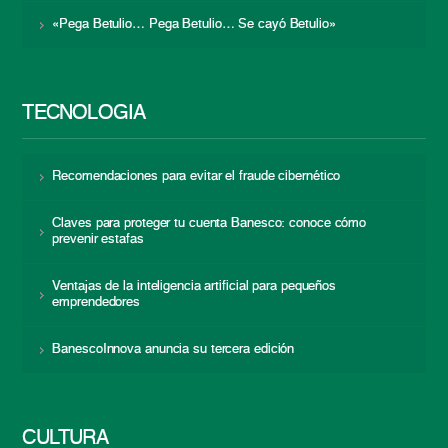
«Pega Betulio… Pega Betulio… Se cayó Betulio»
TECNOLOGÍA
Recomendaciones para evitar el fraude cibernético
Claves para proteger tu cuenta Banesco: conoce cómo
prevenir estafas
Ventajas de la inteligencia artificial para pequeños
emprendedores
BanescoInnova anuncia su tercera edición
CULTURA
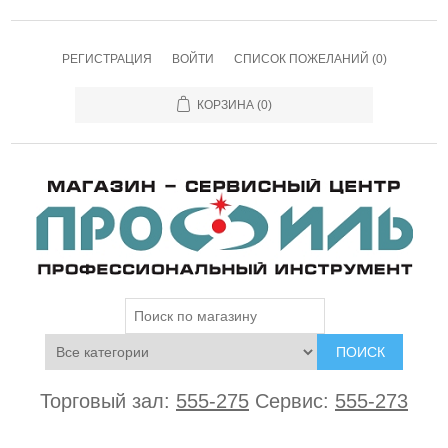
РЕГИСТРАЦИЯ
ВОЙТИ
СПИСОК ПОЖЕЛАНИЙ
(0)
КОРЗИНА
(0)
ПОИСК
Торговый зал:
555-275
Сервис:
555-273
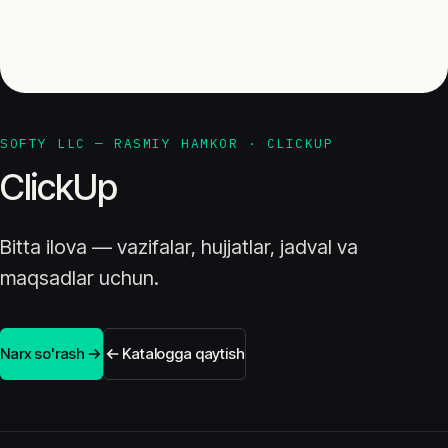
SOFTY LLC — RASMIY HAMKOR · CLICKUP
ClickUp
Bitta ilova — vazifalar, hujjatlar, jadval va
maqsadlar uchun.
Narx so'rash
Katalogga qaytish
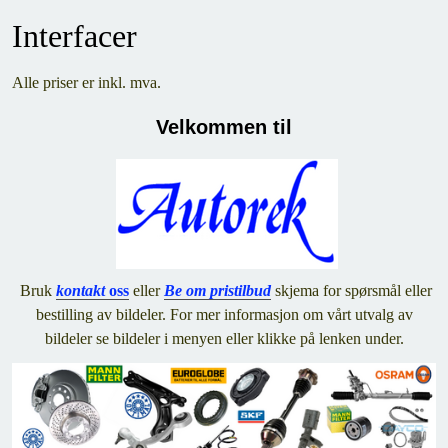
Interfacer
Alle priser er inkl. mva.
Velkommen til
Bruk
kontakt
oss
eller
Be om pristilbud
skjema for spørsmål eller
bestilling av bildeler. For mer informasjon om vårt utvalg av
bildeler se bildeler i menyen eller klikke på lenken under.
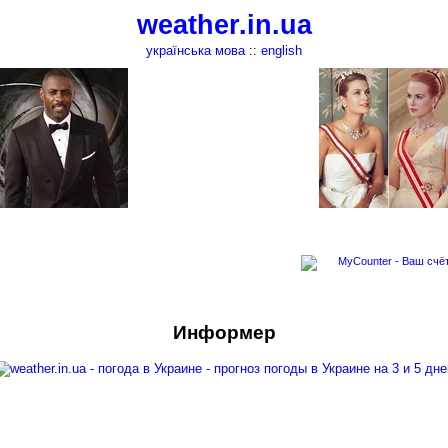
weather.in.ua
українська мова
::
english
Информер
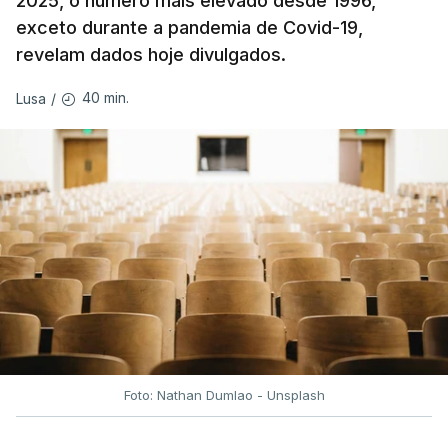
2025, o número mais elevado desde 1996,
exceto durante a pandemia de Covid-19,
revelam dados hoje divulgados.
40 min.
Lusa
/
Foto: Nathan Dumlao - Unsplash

--

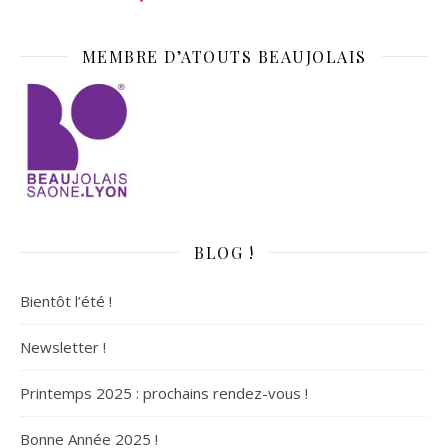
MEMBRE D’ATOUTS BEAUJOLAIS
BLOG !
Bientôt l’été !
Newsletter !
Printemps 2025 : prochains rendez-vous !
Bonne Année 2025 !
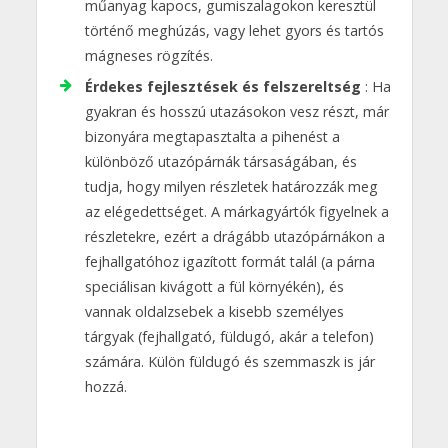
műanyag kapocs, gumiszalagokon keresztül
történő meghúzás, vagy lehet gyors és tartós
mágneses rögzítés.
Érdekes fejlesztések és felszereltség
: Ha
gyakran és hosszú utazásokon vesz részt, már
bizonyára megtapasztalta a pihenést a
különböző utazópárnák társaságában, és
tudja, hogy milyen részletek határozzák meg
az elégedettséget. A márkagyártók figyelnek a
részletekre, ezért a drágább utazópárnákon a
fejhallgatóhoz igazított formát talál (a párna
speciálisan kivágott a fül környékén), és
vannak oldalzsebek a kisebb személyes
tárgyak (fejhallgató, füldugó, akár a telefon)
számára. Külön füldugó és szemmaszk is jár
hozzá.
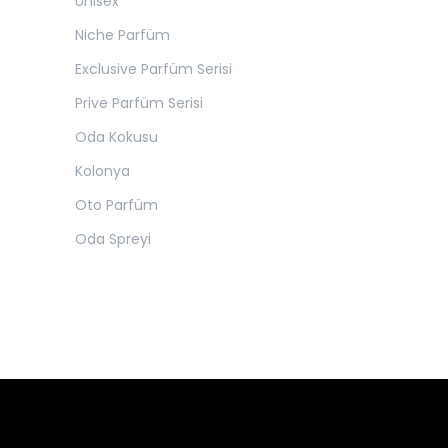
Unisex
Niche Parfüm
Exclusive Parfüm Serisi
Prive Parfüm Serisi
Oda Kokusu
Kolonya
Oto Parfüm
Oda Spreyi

## How to complete this task
Set the pictures aside and transcribe exactly the stretch of lines above, beginning with the one holding "Velkommen til" and ending with the one holding "Foto: Nathan Dumlao - Unsplash".

## Output for this task
Velkommen til
Bruk
kontakt
oss
eller
Be om pristilbud
skjema for spørsmål eller
bestilling av bildeler. For mer informasjon om vårt utvalg av
bildeler se bildeler i menyen eller klikke på lenken under.
weather.in.ua
українська мова
::
english
Информер
2025, o número mais elevado desde 1996,
exceto durante a pandemia de Covid-19,
revelam dados hoje divulgados.
40 min.
Lusa
/
Foto: Nathan Dumlao - Unsplash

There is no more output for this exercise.